──────── Given entries

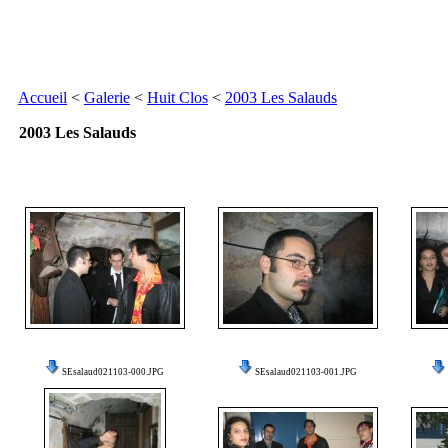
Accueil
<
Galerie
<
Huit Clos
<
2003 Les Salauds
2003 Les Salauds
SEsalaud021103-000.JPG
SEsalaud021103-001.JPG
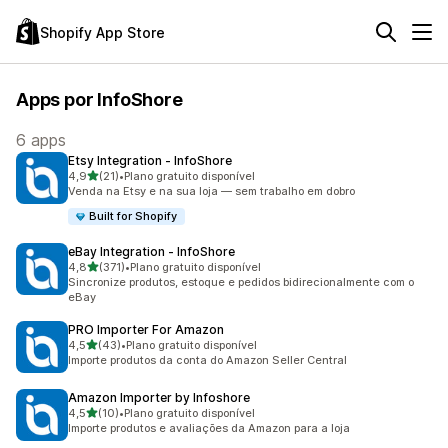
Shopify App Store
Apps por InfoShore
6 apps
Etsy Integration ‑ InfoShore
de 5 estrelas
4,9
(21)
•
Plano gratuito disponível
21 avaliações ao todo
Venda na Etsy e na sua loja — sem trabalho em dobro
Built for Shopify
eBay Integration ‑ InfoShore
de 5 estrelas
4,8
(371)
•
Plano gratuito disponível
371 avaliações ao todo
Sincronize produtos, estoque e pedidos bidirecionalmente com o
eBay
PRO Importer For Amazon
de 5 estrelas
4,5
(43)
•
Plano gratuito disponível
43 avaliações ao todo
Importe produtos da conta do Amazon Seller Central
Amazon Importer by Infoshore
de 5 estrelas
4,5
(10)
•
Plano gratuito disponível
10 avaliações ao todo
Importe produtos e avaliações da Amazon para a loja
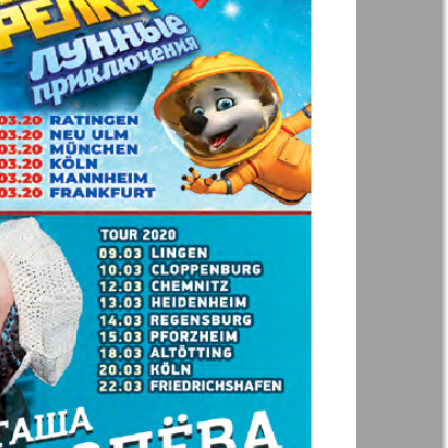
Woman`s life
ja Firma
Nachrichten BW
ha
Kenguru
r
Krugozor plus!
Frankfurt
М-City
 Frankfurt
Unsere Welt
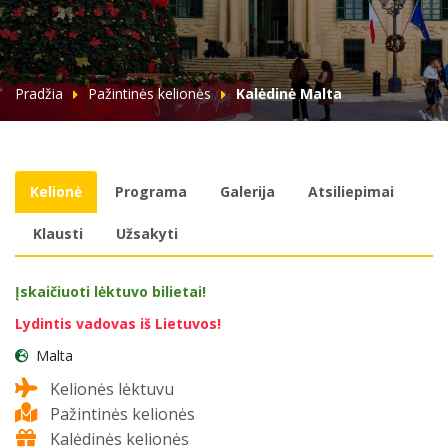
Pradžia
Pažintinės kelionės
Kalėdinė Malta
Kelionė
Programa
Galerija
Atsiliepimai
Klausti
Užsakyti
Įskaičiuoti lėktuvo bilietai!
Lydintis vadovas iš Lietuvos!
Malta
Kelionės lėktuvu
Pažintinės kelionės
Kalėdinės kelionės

────────────────

Every record above needs to be repeated exactly; pictures are to be left out.

Accueil
<
Galerie
<
Huit Clos
<
2003 Les Salauds
2003 Les Salauds
SEsalaud021103-000.JPG
SEsalaud021103-001.JPG
Shopify App Store
Apps por InfoShore
6 apps
Etsy Integration ‑ InfoShore
de 5 estrelas
4,9
(21)
•
Plano gratuito disponível
21 avaliações ao todo
Venda na Etsy e na sua loja — sem trabalho em dobro
Built for Shopify
eBay Integration ‑ InfoShore
de 5 estrelas
4,8
(371)
•
Plano gratuito disponível
371 avaliações ao todo
Sincronize produtos, estoque e pedidos bidirecionalmente com o
eBay
PRO Importer For Amazon
de 5 estrelas
4,5
(43)
•
Plano gratuito disponível
43 avaliações ao todo
Importe produtos da conta do Amazon Seller Central
Amazon Importer by Infoshore
de 5 estrelas
4,5
(10)
•
Plano gratuito disponível
10 avaliações ao todo
Importe produtos e avaliações da Amazon para a loja
Woman`s life
ja Firma
Nachrichten BW
ha
Kenguru
r
Krugozor plus!
Frankfurt
М-City
 Frankfurt
Unsere Welt
Pradžia
Pažintinės kelionės
Kalėdinė Malta
Kelionė
Programa
Galerija
Atsiliepimai
Klausti
Užsakyti
Įskaičiuoti lėktuvo bilietai!
Lydintis vadovas iš Lietuvos!
Malta
Kelionės lėktuvu
Pažintinės kelionės
Kalėdinės kelionės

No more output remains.